This invention relates to cardiac assistance devices and, more particularly, to devices designed to be secured to a natural heart for therapeutic or diagnostic purposes.
A major consideration in the design of cardiac assistance systems is the risk of thromboembolism or infection. These risks are heightened when the assist device includes blood-contacting surfaces. To avoid the need for direct blood contact, a class of devices known as “extra-cardiac assist devices” has been proposed. Extra-cardiac devices typically are implantable within the thoracic cavity and surround at least a portion of the patient's heart to provide therapy without directly contacting the patient's circulatory system.
A number of such implantable, extra-cardiac assist systems have been developed. These systems include active systems, which provide auxiliary pumping action to supplement or assist the blood pumping action of the natural heart, as well as passive systems, which support the heart without augmenting the natural heart's pumping action. Some cardiac assist devices are designed for short-term use (e.g., a few days) while others are intended for long term application (e.g., years). In many cases, it is also desirable that such devices be detachable.
For example, one class of active assist devices employs a heart-wrapping assembly formed of a flexible, but non-distensible, outer member with an elastic distensible inner membrane. An inflation fluid is then fed to one or more chambers defined between the non-distensible outer housing and the distensible inner membrane to effect pressure on the heart. In general, active assist devices fill and empty chamber(s) to compress the myocardium of the ventricle, and thus supplement the heart's natural pumping action.
There is considerable present interest in active cardiac assist devices that can be more easily applied to the heart. In emergency situations, the ability to quickly attach an extra-cardiac assist device to the heart can be critical to a patient's survival. Ideally, an extra-cardiac assist device should be quickly securable to the cardiac surface. It is likewise desirable for cardiac assist devices to be detachable without trauma to the heart and/or surrounding tissue.
Similar problems are encountered with passive cardiac assist devices, which have been proposed to prevent cardiac expansion beyond a predetermined volumetric limit in order to assist patients suffering from cardiac dilation or related conditions. In the absence of such constraint, the weakened heart muscle will deteriorate and lose its ability to pump blood. In passive devices, the goal is not to assist the natural heart's pumping action but rather to apply a constraining force during the heart's expansion (diastolic) phase.
Ideally, a passive device wrapped around the heart should mimic the natural resistance of the heart muscle itself to over-expansion. A healthy natural heart will exhibit a characteristic relationship between ventricular pressure and volume, such that small amounts of pressure at the beginning of diastole will initially result in a desired expansion of the ventricular volume. During activity or exercise, the ventricles must also respond to higher pressures to accommodate a greater volumetric expansion and, thereby, permit increased ventricular output. However, in certain disease states, the heart will increase in size over time beyond any normal volumetric range and then strain to pump blood. To arrest this dilation, which degrades cardiac performance, passive constraint devices have been proposed.

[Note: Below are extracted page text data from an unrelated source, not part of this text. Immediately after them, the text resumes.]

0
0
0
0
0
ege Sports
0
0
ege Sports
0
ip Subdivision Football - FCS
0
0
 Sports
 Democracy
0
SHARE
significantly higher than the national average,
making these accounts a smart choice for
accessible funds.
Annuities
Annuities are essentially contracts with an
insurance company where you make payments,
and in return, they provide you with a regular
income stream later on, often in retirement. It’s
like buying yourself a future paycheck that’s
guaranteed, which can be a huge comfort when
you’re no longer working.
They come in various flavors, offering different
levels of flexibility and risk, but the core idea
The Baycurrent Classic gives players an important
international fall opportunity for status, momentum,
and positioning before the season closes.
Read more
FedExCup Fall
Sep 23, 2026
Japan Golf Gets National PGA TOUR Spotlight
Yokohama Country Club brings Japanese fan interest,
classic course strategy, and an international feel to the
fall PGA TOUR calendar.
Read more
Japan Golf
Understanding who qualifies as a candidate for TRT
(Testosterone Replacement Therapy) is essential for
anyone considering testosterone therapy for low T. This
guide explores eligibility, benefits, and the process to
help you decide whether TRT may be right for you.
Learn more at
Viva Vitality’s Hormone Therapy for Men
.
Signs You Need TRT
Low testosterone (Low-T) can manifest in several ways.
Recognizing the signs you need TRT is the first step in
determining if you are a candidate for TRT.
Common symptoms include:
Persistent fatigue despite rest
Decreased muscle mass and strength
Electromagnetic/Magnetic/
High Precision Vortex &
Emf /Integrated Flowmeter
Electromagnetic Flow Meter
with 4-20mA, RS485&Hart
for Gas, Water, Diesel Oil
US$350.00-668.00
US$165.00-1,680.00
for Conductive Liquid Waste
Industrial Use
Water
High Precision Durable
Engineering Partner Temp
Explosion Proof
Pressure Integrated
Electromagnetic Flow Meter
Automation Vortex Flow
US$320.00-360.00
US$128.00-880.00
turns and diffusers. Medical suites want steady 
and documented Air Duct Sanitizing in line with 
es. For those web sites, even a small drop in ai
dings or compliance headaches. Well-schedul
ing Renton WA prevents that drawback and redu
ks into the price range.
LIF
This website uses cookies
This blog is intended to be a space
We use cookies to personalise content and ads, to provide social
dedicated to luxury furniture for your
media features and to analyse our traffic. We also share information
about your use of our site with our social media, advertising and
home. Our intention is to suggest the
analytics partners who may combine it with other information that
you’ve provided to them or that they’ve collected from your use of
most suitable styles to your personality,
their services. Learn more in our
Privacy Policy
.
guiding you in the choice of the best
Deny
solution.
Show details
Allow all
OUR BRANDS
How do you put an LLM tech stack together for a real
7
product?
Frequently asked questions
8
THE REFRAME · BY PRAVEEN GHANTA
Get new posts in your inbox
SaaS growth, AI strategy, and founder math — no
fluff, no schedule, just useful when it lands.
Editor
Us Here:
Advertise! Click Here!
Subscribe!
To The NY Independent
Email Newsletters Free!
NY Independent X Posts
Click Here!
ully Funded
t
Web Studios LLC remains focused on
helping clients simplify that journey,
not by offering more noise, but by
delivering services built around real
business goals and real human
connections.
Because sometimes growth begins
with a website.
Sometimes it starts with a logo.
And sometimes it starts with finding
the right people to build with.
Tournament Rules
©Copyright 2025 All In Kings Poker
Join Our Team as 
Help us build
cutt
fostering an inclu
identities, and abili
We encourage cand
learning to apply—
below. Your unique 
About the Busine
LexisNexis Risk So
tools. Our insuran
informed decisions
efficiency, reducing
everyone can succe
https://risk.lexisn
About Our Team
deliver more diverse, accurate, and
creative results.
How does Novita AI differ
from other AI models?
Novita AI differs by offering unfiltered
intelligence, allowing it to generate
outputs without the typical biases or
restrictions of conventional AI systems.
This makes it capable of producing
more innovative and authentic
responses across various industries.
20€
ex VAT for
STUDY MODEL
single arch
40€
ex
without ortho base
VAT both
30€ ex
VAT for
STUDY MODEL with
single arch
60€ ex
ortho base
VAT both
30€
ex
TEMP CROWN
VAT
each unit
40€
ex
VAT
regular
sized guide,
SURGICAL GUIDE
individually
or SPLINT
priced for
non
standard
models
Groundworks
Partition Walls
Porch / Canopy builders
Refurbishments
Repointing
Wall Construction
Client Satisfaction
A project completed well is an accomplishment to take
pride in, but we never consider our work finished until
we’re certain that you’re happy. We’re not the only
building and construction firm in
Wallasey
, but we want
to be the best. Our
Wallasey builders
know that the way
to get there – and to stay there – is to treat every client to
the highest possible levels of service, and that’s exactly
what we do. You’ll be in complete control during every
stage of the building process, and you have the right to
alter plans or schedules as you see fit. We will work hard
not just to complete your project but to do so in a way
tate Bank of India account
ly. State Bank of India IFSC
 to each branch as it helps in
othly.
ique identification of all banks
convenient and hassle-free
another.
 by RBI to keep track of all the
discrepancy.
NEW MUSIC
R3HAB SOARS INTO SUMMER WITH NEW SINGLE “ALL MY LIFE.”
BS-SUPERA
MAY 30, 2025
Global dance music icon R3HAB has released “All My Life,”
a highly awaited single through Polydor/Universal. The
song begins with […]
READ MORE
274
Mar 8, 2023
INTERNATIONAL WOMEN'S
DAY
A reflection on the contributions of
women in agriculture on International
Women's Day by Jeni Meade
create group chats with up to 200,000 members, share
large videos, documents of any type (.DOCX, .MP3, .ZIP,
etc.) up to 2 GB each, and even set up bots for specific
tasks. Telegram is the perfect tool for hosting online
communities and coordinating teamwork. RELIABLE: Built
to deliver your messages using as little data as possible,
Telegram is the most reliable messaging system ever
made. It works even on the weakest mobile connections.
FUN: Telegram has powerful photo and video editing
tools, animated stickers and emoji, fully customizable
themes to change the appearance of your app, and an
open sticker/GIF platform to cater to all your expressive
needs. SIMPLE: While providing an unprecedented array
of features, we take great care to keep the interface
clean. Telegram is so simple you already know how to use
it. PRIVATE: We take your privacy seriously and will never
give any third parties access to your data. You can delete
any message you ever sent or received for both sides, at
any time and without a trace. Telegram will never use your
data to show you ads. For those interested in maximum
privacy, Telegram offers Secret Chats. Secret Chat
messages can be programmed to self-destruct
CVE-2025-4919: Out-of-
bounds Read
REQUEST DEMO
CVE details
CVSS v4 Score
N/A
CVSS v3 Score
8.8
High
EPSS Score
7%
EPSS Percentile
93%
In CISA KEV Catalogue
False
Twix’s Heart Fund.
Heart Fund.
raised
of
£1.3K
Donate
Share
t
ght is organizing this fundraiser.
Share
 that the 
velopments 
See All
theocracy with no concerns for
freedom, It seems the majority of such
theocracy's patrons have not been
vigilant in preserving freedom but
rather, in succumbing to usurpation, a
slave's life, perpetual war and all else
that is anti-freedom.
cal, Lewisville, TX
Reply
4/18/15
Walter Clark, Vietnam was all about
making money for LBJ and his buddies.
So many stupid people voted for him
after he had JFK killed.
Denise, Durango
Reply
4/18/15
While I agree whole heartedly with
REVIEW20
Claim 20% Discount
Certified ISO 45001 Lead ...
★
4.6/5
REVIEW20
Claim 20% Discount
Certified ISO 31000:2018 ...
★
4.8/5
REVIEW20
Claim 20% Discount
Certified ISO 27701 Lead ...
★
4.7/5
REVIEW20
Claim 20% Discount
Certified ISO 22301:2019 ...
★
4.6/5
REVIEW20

One problem that limits the effectiveness of passive devices is the need for such devices to maintain a close fit about the heart. Too loose a fit will degrade performance, while too tight a fit will put additional stress on the heart during diastolic expansion.
What is also needed is a passive cardiac device that can better mimic the heart's response to increases in diastolic pressure (in order to prevent further dilation) and, in particular, passive devices that can continue to function and respond to such pressures over time as the heart's function improves.
Conventional techniques and mechanisms for attachment of devices to the heart, such as sutures, glues, drawstrings and suction all have drawbacks, many of which directly contribute to the problems identified above. Sutures and drawstrings, for example, loosen over time and exacerbate the problem of maintaining a close fit of the device to the heart. Sutures can also cause trauma as a result of penetration into the myocardium. Suction can likewise cause trauma (e.g., hematomas) while glues can make it difficult to detach the device from the heart.
There exists a need for improved cardiac devices, generally, that can maintain contact with the beating heart (e.g., remain securely attached to the heart regardless of the state of pumping chambers or the heart itself—during both the diastole and systole phases.). This need for reliable attachment mechanisms applies not only to cardiac assist devices but to heart monitors, electrical sensors, pacemaker leads etc.